Dengan diketahui kegunaan masing-masing simplisia, diharapkan tidak terjadi
tumpang tindih pemanfaatan/khasiat tanaman obat serta dapat mencarikan
alternatif pengganti yang tepat apabila simplisia yang dibutuhkan ternyata tidak
dapat diperoleh.
4. Penelitian yang telah dilakukan terhadap simplisia
Obat tradisional terdiri dari berbagai jenis tanaman dan bagian tanaman.
Sesuai dengan Sistem Kesehatan Nasional maka obat tradisional yang terbukti
berkhasiat perlu dimanfaatkan dan ditingkatkan kualitasnya. Sampai saat ini
telah banyak dilakukan penelitian.
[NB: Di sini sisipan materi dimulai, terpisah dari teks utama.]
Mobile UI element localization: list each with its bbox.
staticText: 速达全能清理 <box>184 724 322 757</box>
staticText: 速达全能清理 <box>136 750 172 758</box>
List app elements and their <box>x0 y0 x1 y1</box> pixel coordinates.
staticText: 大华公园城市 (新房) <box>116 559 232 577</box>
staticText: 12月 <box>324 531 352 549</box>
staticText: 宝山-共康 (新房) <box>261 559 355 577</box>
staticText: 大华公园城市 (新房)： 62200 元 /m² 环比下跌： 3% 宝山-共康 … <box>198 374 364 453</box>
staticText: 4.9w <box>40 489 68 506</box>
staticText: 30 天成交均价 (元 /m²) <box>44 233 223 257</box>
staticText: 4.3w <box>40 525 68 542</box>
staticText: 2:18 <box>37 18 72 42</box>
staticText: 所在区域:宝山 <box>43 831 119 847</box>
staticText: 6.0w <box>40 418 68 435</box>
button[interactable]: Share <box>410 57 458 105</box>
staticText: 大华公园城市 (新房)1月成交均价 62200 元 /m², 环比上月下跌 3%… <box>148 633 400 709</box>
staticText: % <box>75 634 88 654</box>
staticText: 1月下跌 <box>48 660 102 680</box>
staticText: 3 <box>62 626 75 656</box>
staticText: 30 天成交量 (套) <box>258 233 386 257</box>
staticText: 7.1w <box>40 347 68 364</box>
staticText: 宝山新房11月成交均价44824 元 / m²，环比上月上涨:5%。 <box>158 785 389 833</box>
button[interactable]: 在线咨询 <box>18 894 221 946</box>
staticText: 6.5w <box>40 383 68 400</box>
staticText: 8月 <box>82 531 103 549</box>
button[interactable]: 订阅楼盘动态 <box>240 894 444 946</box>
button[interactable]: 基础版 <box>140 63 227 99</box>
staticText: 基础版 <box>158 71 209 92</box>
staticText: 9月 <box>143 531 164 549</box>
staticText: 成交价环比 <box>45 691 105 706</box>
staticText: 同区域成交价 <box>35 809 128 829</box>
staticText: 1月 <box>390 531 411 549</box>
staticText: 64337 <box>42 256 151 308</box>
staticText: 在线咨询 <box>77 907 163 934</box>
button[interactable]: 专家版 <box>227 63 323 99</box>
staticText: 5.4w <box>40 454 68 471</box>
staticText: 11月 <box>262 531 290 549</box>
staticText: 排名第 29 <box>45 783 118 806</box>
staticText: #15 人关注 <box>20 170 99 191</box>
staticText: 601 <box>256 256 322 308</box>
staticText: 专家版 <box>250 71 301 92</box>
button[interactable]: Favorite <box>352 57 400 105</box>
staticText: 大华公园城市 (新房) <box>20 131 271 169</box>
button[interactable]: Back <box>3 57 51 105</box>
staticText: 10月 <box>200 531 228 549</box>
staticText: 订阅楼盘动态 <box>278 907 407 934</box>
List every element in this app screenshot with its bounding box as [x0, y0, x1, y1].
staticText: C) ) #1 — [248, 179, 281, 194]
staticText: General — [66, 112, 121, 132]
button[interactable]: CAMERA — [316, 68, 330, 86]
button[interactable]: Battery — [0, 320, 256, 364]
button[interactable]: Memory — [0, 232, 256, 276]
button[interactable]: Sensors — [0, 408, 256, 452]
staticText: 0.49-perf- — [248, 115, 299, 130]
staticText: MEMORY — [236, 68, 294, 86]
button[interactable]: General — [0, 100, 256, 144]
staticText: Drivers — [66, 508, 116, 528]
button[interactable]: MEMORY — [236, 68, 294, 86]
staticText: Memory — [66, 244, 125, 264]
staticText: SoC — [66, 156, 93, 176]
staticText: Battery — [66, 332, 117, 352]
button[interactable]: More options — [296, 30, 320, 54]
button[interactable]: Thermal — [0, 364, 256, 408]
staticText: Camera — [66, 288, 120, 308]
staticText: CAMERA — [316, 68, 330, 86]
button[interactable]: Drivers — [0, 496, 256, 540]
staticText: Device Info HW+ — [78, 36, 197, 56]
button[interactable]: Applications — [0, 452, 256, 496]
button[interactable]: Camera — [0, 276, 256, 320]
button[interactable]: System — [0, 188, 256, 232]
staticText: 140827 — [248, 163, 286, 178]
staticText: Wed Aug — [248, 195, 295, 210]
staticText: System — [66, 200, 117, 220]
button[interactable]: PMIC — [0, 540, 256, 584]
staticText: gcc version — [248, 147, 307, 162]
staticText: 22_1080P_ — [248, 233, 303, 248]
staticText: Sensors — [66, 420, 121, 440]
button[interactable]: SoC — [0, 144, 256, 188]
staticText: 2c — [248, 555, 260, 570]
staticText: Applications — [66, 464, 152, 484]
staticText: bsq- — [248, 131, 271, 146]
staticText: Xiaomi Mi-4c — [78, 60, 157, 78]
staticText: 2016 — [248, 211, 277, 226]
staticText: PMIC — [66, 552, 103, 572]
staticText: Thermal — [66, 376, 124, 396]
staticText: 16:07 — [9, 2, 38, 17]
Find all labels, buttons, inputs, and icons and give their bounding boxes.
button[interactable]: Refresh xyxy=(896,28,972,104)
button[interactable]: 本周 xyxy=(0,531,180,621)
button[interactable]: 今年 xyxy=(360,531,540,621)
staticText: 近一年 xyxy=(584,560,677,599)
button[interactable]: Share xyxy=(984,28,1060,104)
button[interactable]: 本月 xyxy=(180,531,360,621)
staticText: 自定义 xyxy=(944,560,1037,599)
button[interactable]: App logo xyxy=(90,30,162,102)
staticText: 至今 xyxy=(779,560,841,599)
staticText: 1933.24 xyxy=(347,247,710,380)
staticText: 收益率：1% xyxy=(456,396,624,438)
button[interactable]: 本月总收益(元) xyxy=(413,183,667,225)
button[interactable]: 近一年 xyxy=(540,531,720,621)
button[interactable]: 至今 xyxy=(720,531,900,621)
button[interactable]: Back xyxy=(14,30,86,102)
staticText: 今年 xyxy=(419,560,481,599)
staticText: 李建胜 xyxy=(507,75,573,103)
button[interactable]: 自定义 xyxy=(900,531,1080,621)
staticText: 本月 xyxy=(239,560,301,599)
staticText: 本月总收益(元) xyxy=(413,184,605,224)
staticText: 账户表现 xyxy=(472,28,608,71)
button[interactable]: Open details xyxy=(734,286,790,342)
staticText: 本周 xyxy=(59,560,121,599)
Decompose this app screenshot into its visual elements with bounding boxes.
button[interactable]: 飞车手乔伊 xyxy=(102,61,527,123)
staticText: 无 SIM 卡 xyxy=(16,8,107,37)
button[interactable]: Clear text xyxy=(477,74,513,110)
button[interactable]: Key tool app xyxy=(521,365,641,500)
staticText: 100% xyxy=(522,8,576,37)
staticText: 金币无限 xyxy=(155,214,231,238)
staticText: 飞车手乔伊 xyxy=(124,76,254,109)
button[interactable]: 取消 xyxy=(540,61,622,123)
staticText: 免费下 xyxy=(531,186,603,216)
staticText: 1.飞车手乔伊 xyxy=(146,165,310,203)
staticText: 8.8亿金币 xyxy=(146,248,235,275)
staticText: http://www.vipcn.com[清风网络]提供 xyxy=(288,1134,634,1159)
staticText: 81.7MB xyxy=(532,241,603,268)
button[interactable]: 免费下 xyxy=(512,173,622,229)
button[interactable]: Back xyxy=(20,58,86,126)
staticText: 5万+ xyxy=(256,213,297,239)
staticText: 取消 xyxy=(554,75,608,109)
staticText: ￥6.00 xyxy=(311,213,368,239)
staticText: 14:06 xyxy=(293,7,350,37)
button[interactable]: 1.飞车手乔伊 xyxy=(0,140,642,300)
Tetapi, masih bersifat pendahuluan dan masih
sangat sedikit percobaan dilakukan sampai fase penelitian klinik, baru ada 5
produk fitofarmaka yang telah lolos uji klinik fase IV. Pengalaman empiris
ditunjang dengan penelitian semakin memberikan keyakinan akan khasiat dan
keamanan obat tradisional, sehingga dapat diketahui takaran/dosisnya, cara
penggunaannya, cara penyimpanannya sampai pada kontraindikasi saat
mengkonsumsi obat tradisional agar dapat meminimalkan efek samping yang
timbul
BAB IV

KESIMPULAN

Saintifikasi jamu adalah upaya untuk mengangkat jamu agar dapat mempunyai nilai
ilmiah. Saintifikasi jamu dikembangkan agar dapat dipromosikan oleh profesional
medis dalam kesehatan formal, bertujuan untuk memberikan dasar ilmiah
pemanfaatan jamu di pelayanan kesehatan, membangun jaringan, mendorong
penyediaan jamu yang aman, efektif, dan berkualitas. Rasionalisasi dilakukan
terkait dengan masih banyaknya ditemui penyusunan obat tradisional yang tidak
rasional (irrasional) ditinjau dari jumlah bahan penyusunnya.
DAFTAR PUSTAKA

Febriyanti, raden, dkk, 2014 ‘Analisis Farmakoekonomi Saintifikasi Jamu


Antihipertensi, Antihiperglikemia, Antihiperkolesterolemia, dan
Antihiperurisemia’, IJPST Volume 1, Nomor 2, Oktober 2014
Kristiana, lusi & Suharmiati 2006 ‘ANALISIS RASlONALlSASl KANDUNGAN
RAMUAN DIABETES MELLITUS Dl LABORATORIUM
PENELlTlAN DAN PENGEMBANGAN
PELAYANAN PENGOBATAN OBAT TRADISIONAL (LP40T)’,
Buletin Penelitian Sistem Kesehatan - Vol. 9 No. 2 April 2006: 107-112
Triyono, agus 2015 ‘Studi Klinik Pengaruh Formula Jamu Hiperurisemia terhadap
Fungsi Ginjal’ JOURNAL OF PHARMACEUTICAL SCIENCE AND
PHARMACY PRACTICE | VOLUME 2 | NUMBER 1 |
Notoatmodjo, Soekidjo.2007. Promosi Kesehatan dan Ilmu Perilaku. Jakarta.